YOUR ASSIGNMENT.
Reproduce the following records exactly from the line containing "ynagogues to donate to directly." onward, ending with the last line and including it.

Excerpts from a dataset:

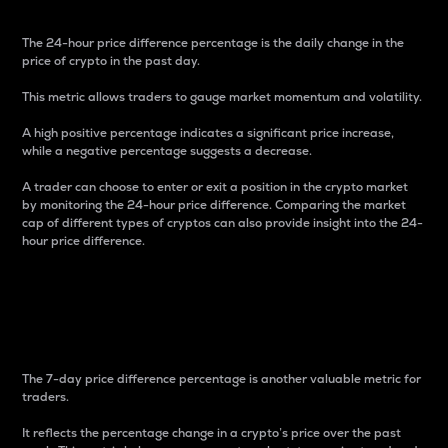
The 24-hour price difference percentage is the daily change in the
price of crypto in the past day.
This metric allows traders to gauge market momentum and volatility.
A high positive percentage indicates a significant price increase,
while a negative percentage suggests a decrease.
A trader can choose to enter or exit a position in the crypto market
by monitoring the 24-hour price difference. Comparing the market
cap of different types of cryptos can also provide insight into the 24-
hour price difference.
7-Day Price Difference
Percentage
The 7-day price difference percentage is another valuable metric for
traders.
It reflects the percentage change in a crypto’s price over the past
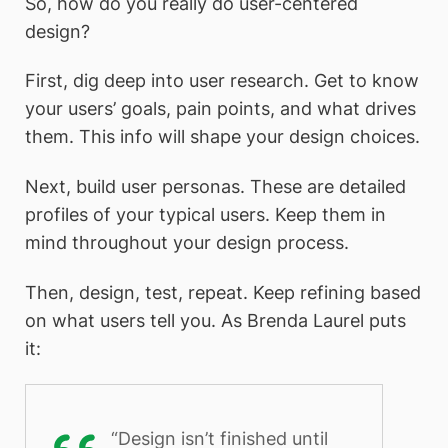
So, how do you really do user-centered
design?
First, dig deep into user research. Get to know
your users’ goals, pain points, and what drives
them. This info will shape your design choices.
Next, build user personas. These are detailed
profiles of your typical users. Keep them in
mind throughout your design process.
Then, design, test, repeat. Keep refining based
on what users tell you. As Brenda Laurel puts
it:
“Design isn’t finished until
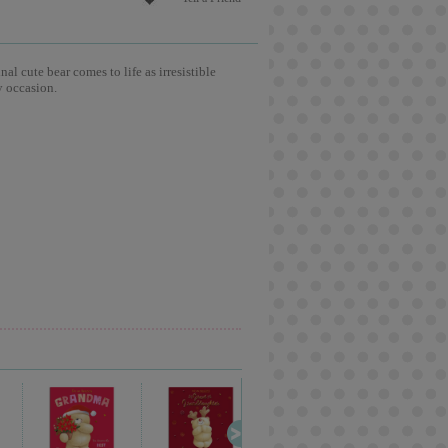
l cute bear comes to life as irresistible
y occasion.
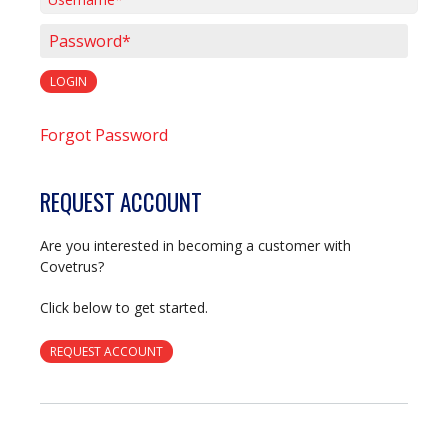
Username*
Password*
LOGIN
Forgot Password
REQUEST ACCOUNT
Are you interested in becoming a customer with
Covetrus?
Click below to get started.
REQUEST ACCOUNT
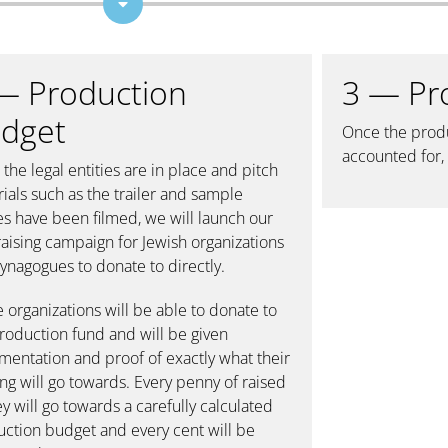
— Production
3 — Pr
dget
Once the produ
accounted for, 
the legal entities are in place and pitch
ials such as the trailer and sample
s have been filmed, we will launch our
aising campaign for Jewish organizations
ynagogues to donate to directly.
 organizations will be able to donate to
roduction fund and will be given
entation and proof of exactly what their
ng will go towards. Every penny of raised
 will go towards a carefully calculated
ction budget and every cent will be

ANSWER.
ynagogues to donate to directly.
 organizations will be able to donate to
roduction fund and will be given
entation and proof of exactly what their
ng will go towards. Every penny of raised
 will go towards a carefully calculated
ction budget and every cent will be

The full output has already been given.